Psicologia
Disturbi dell'alimentazione: una guida pratica per i familiari
di Riccardo Dalle Grave
editore: Positive press
pagine: 283
I disturbi dell'alimentazione hanno un profondo impatto sulle persone che vivono con chi ha questo problema. Le caratteristiche cliniche, i danni fisici e psicosociali causati dal disturbo dell'alimentazione pongono spesso a dura prova le capacità decisionali e relazionali della famiglia. I familiari hanno a volte la sensazione di essere tiranneggiati dalle regole imposte dal disturbo dell'alimentazione e provano sentimenti di tensione e frustrazione. In aggiunta, la diffusione di una moltitudine di informazioni inadeguate genera confusione, false convinzioni e reazioni che possono contribuire a mantenere il problema.

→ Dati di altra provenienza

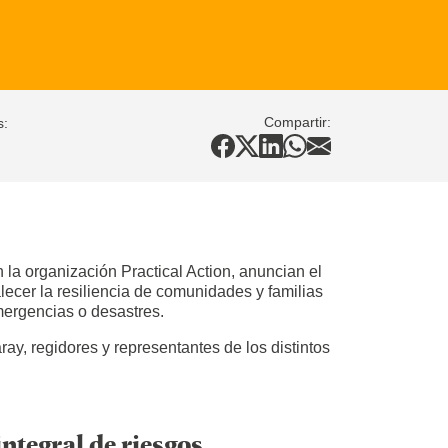
Compartir:
s:
 la organización Practical Action, anuncian el
lecer la resiliencia de comunidades y familias
mergencias o desastres.
ray, regidores y representantes de los distintos
ntegral de riesgos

Gli scopi principali di questo libro sono offrire ai genitori, al partner e agli altri significativi informazioni scientifiche sui disturbi dell'alimentazione e suggerire strategie efficaci per aiutare la persona cara a superare il suo problema alimentare. Il libro può essere utile anche ai clinici, perché rappresenta un concentrato aggiornato delle conoscenze scientifiche e delle più moderne strategie terapeutiche in questo campo.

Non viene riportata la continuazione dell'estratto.